Collected data
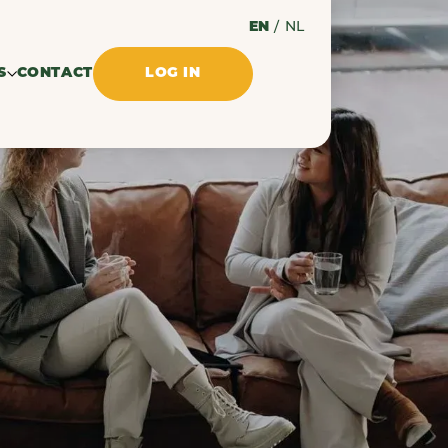
EN
/
NL
S
CONTACT
LOG IN
ssues
ments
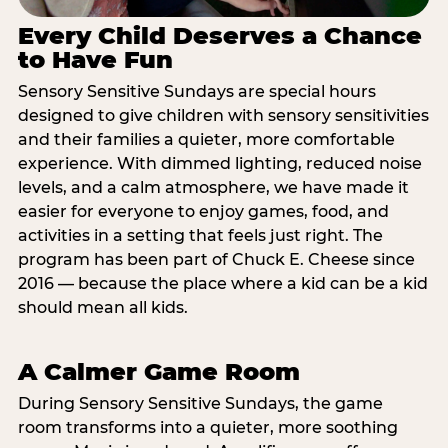
Every Child Deserves a Chance
to Have Fun
Sensory Sensitive Sundays are special hours
designed to give children with sensory sensitivities
and their families a quieter, more comfortable
experience. With dimmed lighting, reduced noise
levels, and a calm atmosphere, we have made it
easier for everyone to enjoy games, food, and
activities in a setting that feels just right. The
program has been part of Chuck E. Cheese since
2016 — because the place where a kid can be a kid
should mean all kids.
A Calmer Game Room
During Sensory Sensitive Sundays, the game
room transforms into a quieter, more soothing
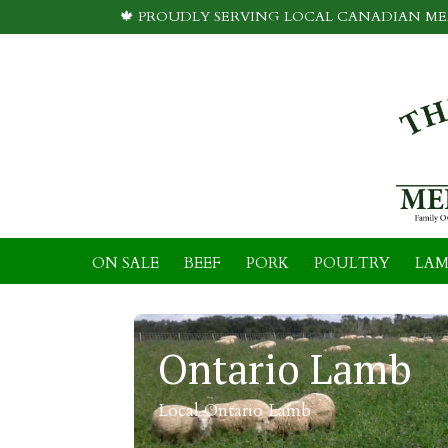
🍁 PROUDLY SERVING LOCAL CANADIAN MEA
ON SALE
BEEF
PORK
POULTRY
LAM
Ontario Lamb
Local Ontario Lamb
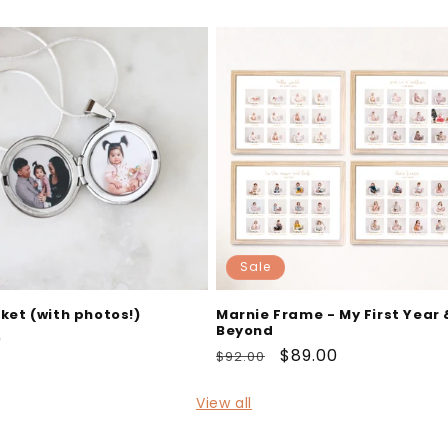
Sale
cket (with photos!)
Marnie Frame - My First Year 
Beyond
ar
0
Regular
Sale
$89.00
$92.00
price
price
View all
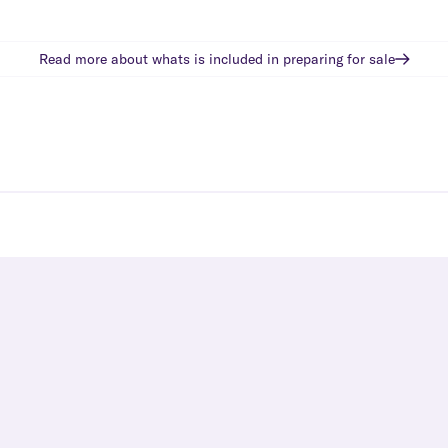
Read more about whats is included in
preparing for sale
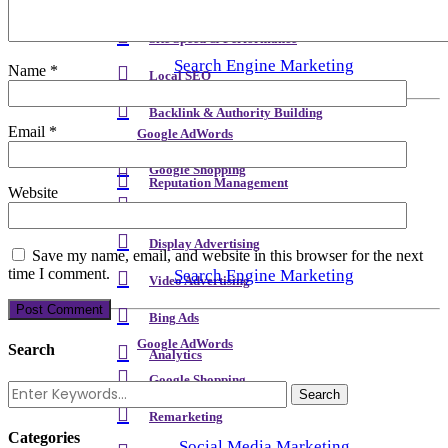
Meta Content & Schema
Site Speed & Performance
Search Engine Marketing
Name
*
Local SEO
Backlink & Authority Building
Email
*
Google AdWords
Email & Newsletters
Google Shopping
Reputation Management
Website
Remarketing
Display Advertising
Save my name, email, and website in this browser for the next
time I comment.
Search Engine Marketing
Video Advertising
Bing Ads
Google AdWords
Search
Analytics
Google Shopping
Remarketing
Categories
Social Media Marketing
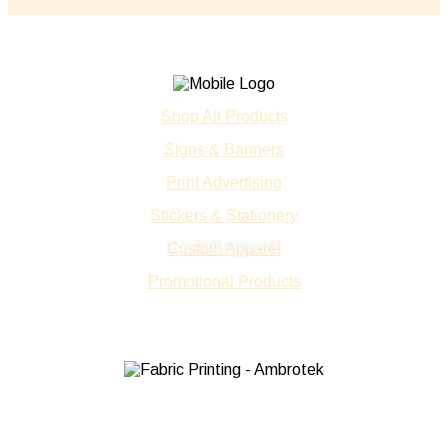
Shop All Products
Signs & Banners
Print Advertising
Stickers & Stationery
Custom Apparel
Promotional Products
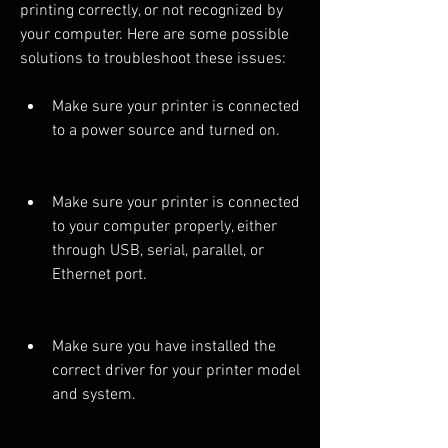
printing correctly, or not recognized by 
your computer. Here are some possible 
solutions to troubleshoot these issues:
Make sure your printer is connected 
to a power source and turned on.
Make sure your printer is connected 
to your computer properly, either 
through USB, serial, parallel, or 
Ethernet port.
Make sure you have installed the 
correct driver for your printer model 
and system.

**TASK DESCRIPTION**
Keep out the pictures, and copy exactly the lines from the one that contains "Marnie Frame - My First Year" through the final line of the records above, both ends included.

**REPLY**
Marnie Frame - My First Year 
Beyond
ar
0
Regular
Sale
$89.00
$92.00
price
price
View all
Read more about whats is included in
preparing for sale
Meta Content & Schema
Site Speed & Performance
Search Engine Marketing
Name
*
Local SEO
Backlink & Authority Building
Email
*
Google AdWords
Email & Newsletters
Google Shopping
Reputation Management
Website
Remarketing
Display Advertising
Save my name, email, and website in this browser for the next
time I comment.
Search Engine Marketing
Video Advertising
Bing Ads
Google AdWords
Search
Analytics
Google Shopping
Remarketing
Categories
Social Media Marketing
Shop All Products
Signs & Banners
Print Advertising
Stickers & Stationery
Custom Apparel
Promotional Products
printing correctly, or not recognized by 
your computer. Here are some possible 
solutions to troubleshoot these issues:
Make sure your printer is connected 
to a power source and turned on.
Make sure your printer is connected 
to your computer properly, either 
through USB, serial, parallel, or 
Ethernet port.
Make sure you have installed the 
correct driver for your printer model 
and system.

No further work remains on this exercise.